Dive Brief:
- Hotel brands will lean on conversions, partnerships and M&A to stimulate net unit growth in the short-to-medium term, JLL said in a report obtained by Hotel Dive.
- JLL anticipates the growth in hotel conversions will continue into 2025, with more conversion-only brands like Spark by Hilton entering the market.
- Elevated interest rates and higher materials costs have partially curbed new hotel construction, spurring brands to invest in conversions, which are more cost- and time-effective than new builds.
Dive Insight:
New hotel supply and construction has been limited due to elevated interest rates and higher construction costs, combined with supply chain disruptions.
JLL reports that global hotel room supply increased by only 3.4% as of year-end 2023, which is 140 basis points slower than the growth recorded in 2019.
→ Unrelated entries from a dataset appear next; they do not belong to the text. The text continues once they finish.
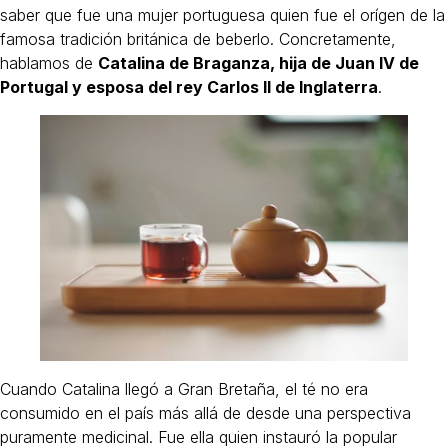
saber que fue una mujer portuguesa quien fue el orígen de la
famosa tradición británica de beberlo. Concretamente,
hablamos de
Catalina de Braganza, hija de Juan IV de
Portugal y esposa del rey Carlos II de Inglaterra
.
Cuando Catalina llegó a Gran Bretaña, el té no era
consumido en el país más allá de desde una perspectiva
puramente medicinal. Fue ella quien instauró la popular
Construction activity in Europe, the Middle East and Africa has seen the most significant deceleration relative to 2019, dropping by 230 basis points, followed by the Americas at 160 basis points. The impact is less pronounced in the Middle East and Greater China due to disparities in hotel construction and financing costs, according to JLL.
With the cost to build significantly higher than the cost to buy in most markets, the number of conversions surged to an all-time high in 2023. According to Lodging Econometrics’ 2023 year-end U.S. Construction Pipeline Trend Report, the U.S. hotel construction pipeline hit a record high of 5,964 projects, or 693,963 rooms, in the fourth quarter of last year, with hotel conversions and renovations combining for a record 2,028 projects, or 303,330 rooms.
Conversions accounted for 25% of Marriott’s room openings in 2023, helping to drive growth. The brand signed a record 184 conversion properties, representing almost 65,000 rooms.
Lodging Econometrics SVP Bruce Ford previously told Hotel Dive that the hotel conversion pipeline had reached “historic levels,” with the trend likely to continue into 2025. That’s because conversions have become a key way for brands to fuel their net unit growth, which accounts for 50% of shareholder value, according to JLL.
The growth has led to the emergence of conversion-only brands, such as Spark by Hilton, launched last year, and conversions from other asset types, such as office spaces, JLL said.
Additionally, hotel companies have pursued growth through mergers, acquisitions and partnerships — such as Hilton's acquisition of Graduate Hotels and Marriott’s partnership with MGM.